屋内的摆设井井有条,窗前的桌子上,一只花瓶压着一张写着几行字的纸,小虎走了过去,将纸轻轻地抽了出来:“爹,孩儿不孝,我杀死了依依,现在陪她去了,生既然不能在一起,死我也要与她做夫妻,您老多保重!不孝子曙光绝笔。”
小虎看完,将纸放回了桌上,摇了摇头,慢慢地拿出了那根蓝色的丝线,轻轻地吹了口气,蓝色的丝线在空中轻飘飘地转了几个圈,慢慢地落在了刘曙光那张安详而又苍白的脸上。
第八章 破碎的花瓶(1)
这几日聂小虎的心情那是相当的舒畅,田珊珊案子的破获使得小虎的信心大增,就连抬头看天空的颜色都觉得特别的明亮。
这一日,五人走在大街之上四处查看着,天上的太阳也好像遇上了什么高兴的事一样,显得格外的刺眼。五人走了小半天,都觉得有些热了,于是便拐进了一个阴暗的小胡同里纳会凉。
“我说虎头儿,田珊珊的案子你办得那叫一个漂亮,老百姓都在夸呢,我现在走在街上的感觉那和以前可是大不一样啦!”,石凝乐呵呵地说到。
“哪里哪里,都是大家的功劳,我只是运气好而已”,小虎谦虚地说到,心说这马屁拍得,舒服!
“哎?这大太阳老高的,怎么突然下雨了?”,柳震萧抹了一把脸上的水珠,边说边抬头向上看去。
“我艹!那是谁家晾的裤衩,怎么也不拧干就晾上了!”
“兄弟们,这才叫运气哪!”,小虎哈哈笑着说到。
“哈哈哈哈!”,其余人也都笑了起来,柳震萧撇着嘴,赶紧换了个地方。
就在这时,胡同前方的拐角处传来一阵厮打的动静,其中还夹杂着叫骂声。
“什么情况?”,五人皆是眉头一皱,循声找了过去。
在拐过一道弯之后,五人看到约有十余名青年,正在围殴一人,被打的那人身上衣着华贵,看上去应该是个富家子弟,躺在地上,不停地来回翻滚着,任凭众人的拳头和脚雨点般落在身上,表情虽是痛苦,却是一声未吭。

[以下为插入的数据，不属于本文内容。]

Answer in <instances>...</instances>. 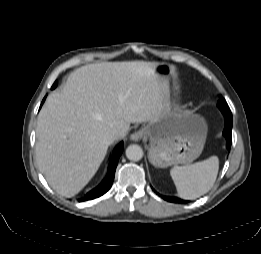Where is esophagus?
<instances>
[{"label": "esophagus", "mask_w": 261, "mask_h": 254, "mask_svg": "<svg viewBox=\"0 0 261 254\" xmlns=\"http://www.w3.org/2000/svg\"><path fill=\"white\" fill-rule=\"evenodd\" d=\"M144 133L142 131H136L131 134L130 139L132 141H140L143 138Z\"/></svg>", "instance_id": "34e87169"}]
</instances>
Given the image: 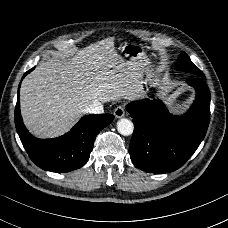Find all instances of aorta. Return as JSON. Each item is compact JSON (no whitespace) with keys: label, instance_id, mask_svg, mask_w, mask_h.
<instances>
[{"label":"aorta","instance_id":"762f6f07","mask_svg":"<svg viewBox=\"0 0 228 228\" xmlns=\"http://www.w3.org/2000/svg\"><path fill=\"white\" fill-rule=\"evenodd\" d=\"M117 129L121 135L130 136L134 132V125L129 119L123 118L118 121Z\"/></svg>","mask_w":228,"mask_h":228}]
</instances>
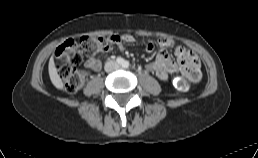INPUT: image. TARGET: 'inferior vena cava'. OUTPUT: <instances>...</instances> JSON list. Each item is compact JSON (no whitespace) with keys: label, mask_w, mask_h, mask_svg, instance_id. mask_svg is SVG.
<instances>
[{"label":"inferior vena cava","mask_w":258,"mask_h":158,"mask_svg":"<svg viewBox=\"0 0 258 158\" xmlns=\"http://www.w3.org/2000/svg\"><path fill=\"white\" fill-rule=\"evenodd\" d=\"M119 68V64L116 61H108L105 64V71L112 72Z\"/></svg>","instance_id":"obj_1"}]
</instances>
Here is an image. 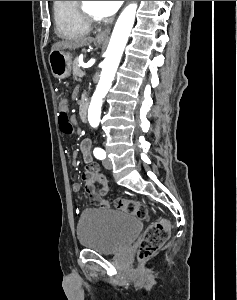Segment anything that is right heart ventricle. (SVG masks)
<instances>
[{"mask_svg":"<svg viewBox=\"0 0 237 300\" xmlns=\"http://www.w3.org/2000/svg\"><path fill=\"white\" fill-rule=\"evenodd\" d=\"M56 32L64 38L88 34L91 25L85 22L78 10V1H53Z\"/></svg>","mask_w":237,"mask_h":300,"instance_id":"obj_1","label":"right heart ventricle"}]
</instances>
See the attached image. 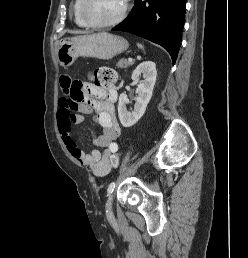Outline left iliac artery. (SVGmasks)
<instances>
[{
    "mask_svg": "<svg viewBox=\"0 0 248 258\" xmlns=\"http://www.w3.org/2000/svg\"><path fill=\"white\" fill-rule=\"evenodd\" d=\"M114 188H115V182L110 183V185L108 186V189H107L108 194L112 193Z\"/></svg>",
    "mask_w": 248,
    "mask_h": 258,
    "instance_id": "obj_1",
    "label": "left iliac artery"
}]
</instances>
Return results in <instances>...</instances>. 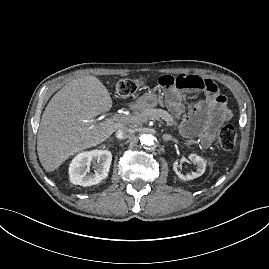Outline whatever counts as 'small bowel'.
Wrapping results in <instances>:
<instances>
[{
    "label": "small bowel",
    "mask_w": 269,
    "mask_h": 269,
    "mask_svg": "<svg viewBox=\"0 0 269 269\" xmlns=\"http://www.w3.org/2000/svg\"><path fill=\"white\" fill-rule=\"evenodd\" d=\"M150 85L155 88H163L165 91L179 88L203 90L206 93V98L194 105L180 125L181 132L186 136L196 137L203 148L210 146L216 129L231 117L226 97L219 93L215 81L211 77L159 74L150 80ZM168 107L175 114L181 111L182 104L178 93H171L168 98Z\"/></svg>",
    "instance_id": "obj_1"
}]
</instances>
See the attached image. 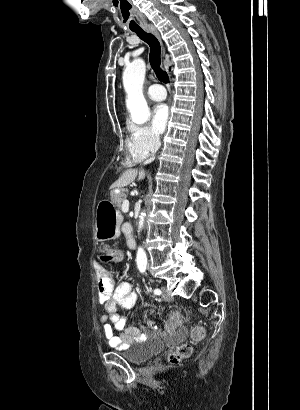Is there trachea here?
<instances>
[{
  "instance_id": "obj_1",
  "label": "trachea",
  "mask_w": 300,
  "mask_h": 410,
  "mask_svg": "<svg viewBox=\"0 0 300 410\" xmlns=\"http://www.w3.org/2000/svg\"><path fill=\"white\" fill-rule=\"evenodd\" d=\"M133 32L139 36L140 39H142L144 42H146L149 47H150V55H149V61L152 69L154 70L158 80H160L163 83H168L169 82V77L168 74L162 70L160 67L161 65V47L158 39L152 34V33H147L143 29H132Z\"/></svg>"
}]
</instances>
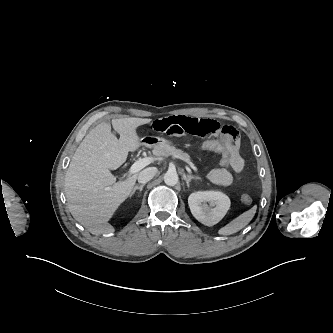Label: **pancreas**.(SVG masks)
<instances>
[{
    "label": "pancreas",
    "instance_id": "obj_1",
    "mask_svg": "<svg viewBox=\"0 0 333 333\" xmlns=\"http://www.w3.org/2000/svg\"><path fill=\"white\" fill-rule=\"evenodd\" d=\"M153 154L157 157H167L174 155L188 164H193L189 154L184 153L182 150L176 149L174 146L169 144H161L156 146L153 150Z\"/></svg>",
    "mask_w": 333,
    "mask_h": 333
}]
</instances>
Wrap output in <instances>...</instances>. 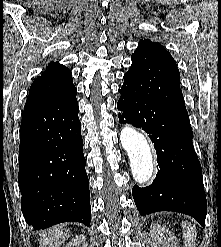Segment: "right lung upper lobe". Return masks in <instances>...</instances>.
Returning a JSON list of instances; mask_svg holds the SVG:
<instances>
[{
  "instance_id": "cb5924a9",
  "label": "right lung upper lobe",
  "mask_w": 221,
  "mask_h": 247,
  "mask_svg": "<svg viewBox=\"0 0 221 247\" xmlns=\"http://www.w3.org/2000/svg\"><path fill=\"white\" fill-rule=\"evenodd\" d=\"M75 89L70 70L51 62L31 85L25 108L64 96Z\"/></svg>"
}]
</instances>
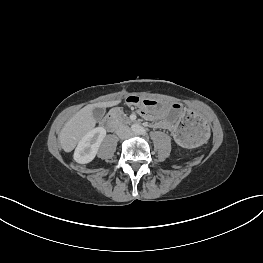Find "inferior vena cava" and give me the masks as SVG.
I'll list each match as a JSON object with an SVG mask.
<instances>
[{
  "mask_svg": "<svg viewBox=\"0 0 263 263\" xmlns=\"http://www.w3.org/2000/svg\"><path fill=\"white\" fill-rule=\"evenodd\" d=\"M116 133L120 138H126L132 135V131L127 125L119 126Z\"/></svg>",
  "mask_w": 263,
  "mask_h": 263,
  "instance_id": "1",
  "label": "inferior vena cava"
}]
</instances>
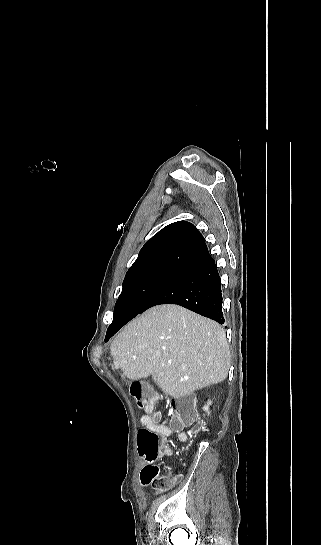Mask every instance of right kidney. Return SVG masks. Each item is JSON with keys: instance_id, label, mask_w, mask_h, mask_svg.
<instances>
[{"instance_id": "obj_1", "label": "right kidney", "mask_w": 321, "mask_h": 545, "mask_svg": "<svg viewBox=\"0 0 321 545\" xmlns=\"http://www.w3.org/2000/svg\"><path fill=\"white\" fill-rule=\"evenodd\" d=\"M204 411H208V407H203Z\"/></svg>"}]
</instances>
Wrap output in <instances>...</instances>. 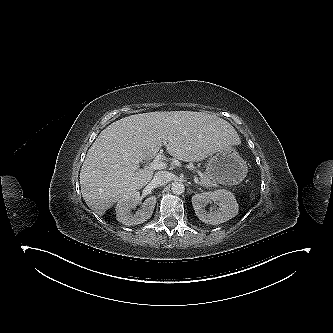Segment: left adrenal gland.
Returning a JSON list of instances; mask_svg holds the SVG:
<instances>
[{"mask_svg": "<svg viewBox=\"0 0 333 333\" xmlns=\"http://www.w3.org/2000/svg\"><path fill=\"white\" fill-rule=\"evenodd\" d=\"M196 188H198V186L197 185H194ZM198 189H201V188H198Z\"/></svg>", "mask_w": 333, "mask_h": 333, "instance_id": "obj_1", "label": "left adrenal gland"}]
</instances>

“是条汉子!”,小虎点了点头,随即大吼了一声,“都给我住手!”
那十余人正打得起劲,冷不丁被小虎这一嗓子吓得一哆嗦,都神色慌张地停了下来。
在看清小虎等人后,其中一人尖叫了一嗓子:“官差来了,快跑!”,呼啦一下,十余人没一会儿就都跑了个没影。
“起来”,小虎伸手要去扶那名青年。
躺在地上的青年擦了擦嘴角的鲜血,慢慢地站了起来。
“他们那么打你,你怎么不求饶?”,小虎微笑着问到。
“求饶?”,青年开口到:“那是男人干的事吗?”
“行!我就喜欢你这样的!”,小虎哈哈一笑,问到:“你叫什么名字?”
“方大勇!”
“诸位大人相助之恩,方大勇在此谢过了!”,方大勇说完就要行礼。
小虎赶忙扶住,“区区小事,无须大礼,我姓聂,叫我聂大哥就行,大勇兄弟,方才那些人为什么打你?”
听此一问,方大勇咬起了牙,眼中充满了怒气,“聂大哥有所不知,我是一名孤儿,还在襁褓之中就被父母遗弃在路边,是养父方家瑞将我收养,起名方大勇,那时养父已经将近六十的年纪了。起初我与养父相依为命,日子虽然清苦,却是其乐融融,十分地温暖,后来,养父救助了一名路边垂死之人,那人感激养父救命之恩,回报了十两黄金。我父亲颇有经商头脑,用这十两黄金做起了买卖,没过几年,生意越做越大,成了这一带知名的富户。”
小虎点了点头,“那你们爷俩应该享福了呀。”
“哼!”,方大勇自鼻孔中哼了一声,说到:“我父亲自打有了钱之后,整个人就变了,他每日里沉迷于酒色之中,对我也不闻不问起来,每月给我十两银子,然后就不再管我了。”
“这和那些人打你有什么关系呢?”,小虎问到。
“就在半年前,我父亲被一个狐狸精给迷住了,她叫花艳容,是个远近闻名的狐狸精,不到三十岁,长得颇有几分姿色,与她关系不清不楚的男人至少有一沓!也不知我父亲哪根筋不对了,被她迷得神魂颠倒,都快七十的人了,竟然娶了她过门!”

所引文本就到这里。